Justin Sullivan/Getty Images

Hillary Clinton held the first big rally of her campaign Saturday at Four Freedoms Park at the southern tip of Roosevelt Island in New York's East River. There was one line that stood out because it said so much about the difference between this campaign and the one she lost in 2008.

"I may not be the youngest candidate in this race, but I will be the youngest woman president in the history of the United States."
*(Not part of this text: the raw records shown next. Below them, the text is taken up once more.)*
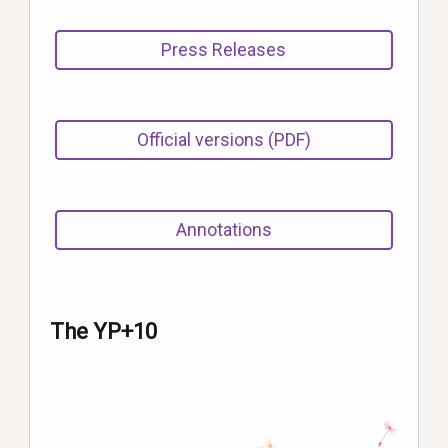
Press Releases
Official versions (PDF)
Annotations
The YP+10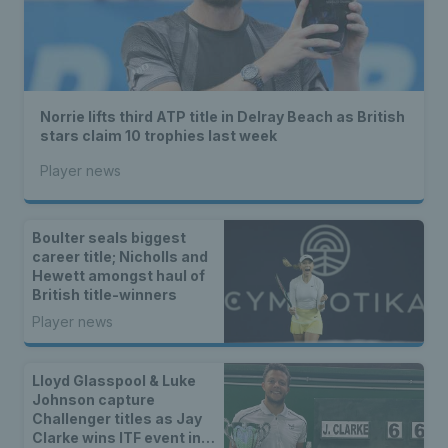
Norrie lifts third ATP title in Delray Beach as British
stars claim 10 trophies last week
Player news
Boulter seals biggest
career title; Nicholls and
Hewett amongst haul of
British title-winners
Player news
Lloyd Glasspool & Luke
Johnson capture
Challenger titles as Jay
Clarke wins ITF event in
  1. Clinton advisers believe one of the biggest mistakes she made in 2008 was ignoring the appeal of the historic nature of her candidacy for the presidency. Barack Obama gave voters a chance to break new ground. Now Clinton is making an explicit appeal to women, as well as to men who see value in breaking the glass ceiling of the Oval Office.
  2. That weaves her personal narrative into a series of fights for equality she promised to take on, including closing the gap between the rich and the poor, achieving workplace fairness for women, and ending discrimination against LGBT Americans.
  3. Campaign aide Jennifer Palmieri tweeted that the line was an ad lib courtesy of a young voter in South Carolina, who said it to Clinton last week. Clinton wants her campaign this time around to be all about average Americans.
  4. The line was one of several references Clinton made to her own age. Republicans have tried to paint her as a figure from a past generation. She telegraphed a tactical reversal that she could use against any of her potential Republican rivals. "There may be some new voices in the Republican presidential choir, but they’re all singing the same old song, a song called 'Yesterday.'" She spared the audience a rendition of the Beatles hit, but the point was made: the GOP's ideas are old.
  5. It came as a lead-in to Clinton talking about being a fighter. She connected the advice her mother gave her about getting up when you're knocked down to the centuries-long struggle for women's rights.
  6. For a candidate who says she wants to be the champion for "everyday Americans," the importance of showing that she understands the challenges of overcoming adversities large and small cannot be overstated. "I've been called many things by many people," she said. "'Quitter' is not one of them."